How HubSpot convinced over half its workforce to sign up for mental health benefits

Illustration of woman helping man with mental health (Credit: Getty Images)

Good morning!

Employers agree that mental health benefits will be essential to retaining talent in 2023. But getting employees to use them is a challenge to which CRM platform HubSpot can attest.

In January 2021, HubSpot launched a mental health benefit offering more than 7,000 employees access to the mental health platform Modern Health. Less than two years later, 53% of HubSpot’s staffers have signed up to work with a coach or therapist, and 67% actively engage in meditations via the platform. It's a notable feat considering the national average for employee assistance program utilization sits below 10%

HubSpot’s senior director of culture, Eimear Marrinan, says the key to adoption among the company’s employees started with laying the foundation for a culture that prioritized mental health and well-being. 
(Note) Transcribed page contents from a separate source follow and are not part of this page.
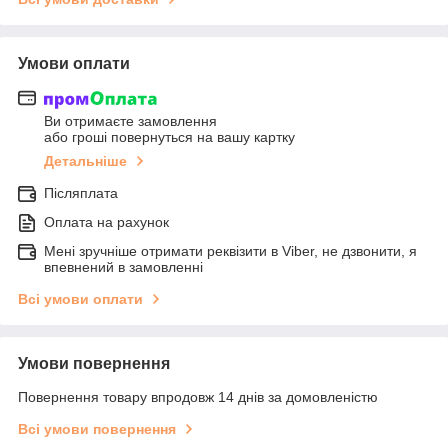
Умови оплати
Ви отримаєте замовлення
або гроші повернуться на вашу картку
Детальніше
Післяплата
Оплата на рахунок
Мені зручніше отримати реквізити в Viber, не дзвонити, я
впевнений в замовленні
Всі умови оплати
Умови повернення
Повернення товару впродовж 14 днів за домовленістю
Всі умови повернення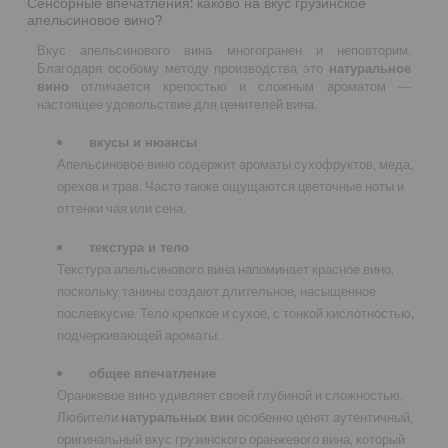
Сенсорные впечатления: каково на вкус грузинское
апельсиновое вино?
Вкус апельсинового вина многогранен и неповторим.
Благодаря особому методу производства это
натуральное
вино
отличается крепостью и сложным ароматом —
настоящее удовольствие для ценителей вина.
вкусы и нюансы
Апельсиновое вино содержит ароматы сухофруктов, меда,
орехов и трав. Часто также ощущаются цветочные ноты и
оттенки чая или сена.
текстура и тело
Текстура апельсинового вина напоминает красное вино,
поскольку танины создают длительное, насыщенное
послевкусие. Тело крепкое и сухое, с тонкой кислотностью,
подчеркивающей ароматы.
общее впечатление
Оранжевое вино удивляет своей глубиной и сложностью.
Любители
натуральных вин
особенно ценят аутентичный,
оригинальный вкус грузинского оранжевого вина, который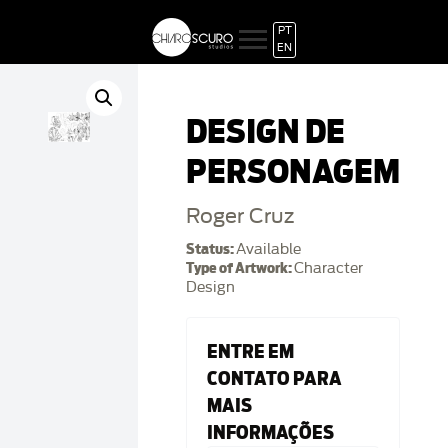
PT
EN
DESIGN DE
PERSONAGEM
Roger Cruz
Status:
Available
Type of Artwork:
Character
Design
ENTRE EM
CONTATO PARA
MAIS
INFORMAÇÕES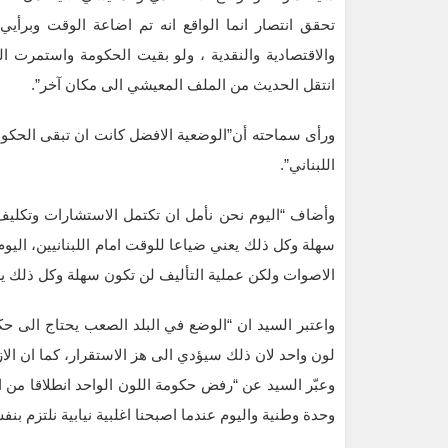
تحقق انتصار انما الواقع انه تم اضاعة الوقت وبرأيي 
والاقتصادية والنقدية ، ولو بقيت الحكومة واستمرت الت
انتقل الحديث من الملف المعيشي الى مكان آخر”.
ورأى سماحته أن”الوضعية الافضل كانت ان تبقى الحكو
اللبناني”.
وأضاف “اليوم نحن نأمل ان تكتمل الاستشارات وتكليف
سهلة وكل ذلك يعني ضياعا للوقت امام اللبنانيين، الي
الاصوات ولكن عملية التأليف لن تكون سهلة وكل ذلك يعن
واعتبر السيد ان “الوضع في البلد الصعب يحتاج الى 
لون واحد لان ذلك سيؤدي الى هز الاستقرار، كما ان الاز
وعبّر السيد عن “رفض حكومة اللون الواحد انطلاقا من ال
وحدة وطنية واليوم عندما اصبحنا اغلبية نيابية نلتزم بن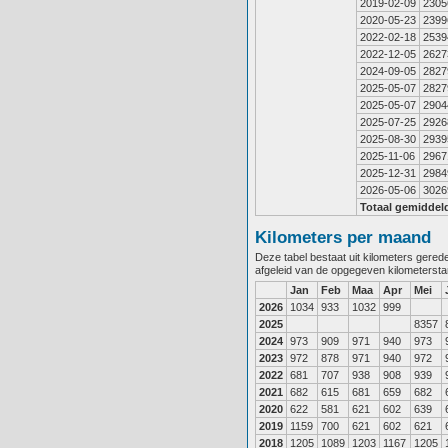
2019-02-09
2305
2020-05-23
2399
2022-02-18
2539
2022-12-05
2627
2024-09-05
2827
2025-05-07
2827
2025-05-07
2904
2025-07-25
2926
2025-08-30
2939
2025-11-06
2967
2025-12-31
2984
2026-05-06
3026
Totaal gemiddel
Kilometers per maand
Deze tabel bestaat uit kilometers gere
afgeleid van de opgegeven kilometerst
Jan
Feb
Maa
Apr
Mei
2026
1034
933
1032
999
2025
8357
2024
973
909
971
940
973
2023
972
878
971
940
972
2022
681
707
938
908
939
2021
682
615
681
659
682
2020
622
581
621
602
639
2019
1159
700
621
602
621
2018
1205
1089
1203
1167
1205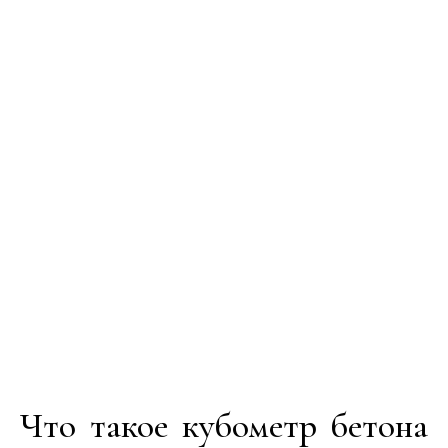
Что такое кубометр бетона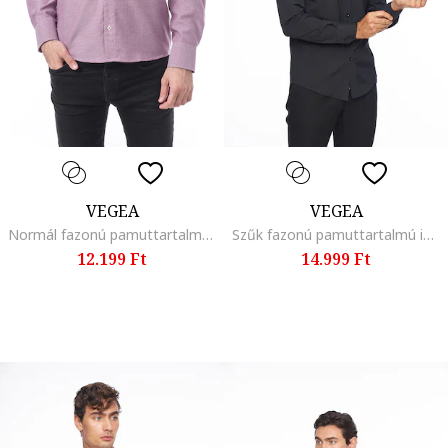
VEGEA
VEGEA
Normál fazonú pamuttartalmú ing, Piros/Fehér
Szűk fazonú pamuttartalmú ing, Fekete
12.199 Ft
14.999 Ft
“Something that's core to HubSpot is normalizing and destigmatizing mental health and making sure our employees feel psychologically safe to talk about mental health in the workplace,” she says. Only then was it possible to roll out a full-scale mental health program with confidence that it would be well received. 

HubSpot’s Modern Health partnership offers employees up to eight free coaching or therapy sessions annually. Coaching sessions are 30 minutes, while therapy sessions are about 50 minutes long. (If employees wish to continue beyond the free eight sessions, they must pay out of pocket.) 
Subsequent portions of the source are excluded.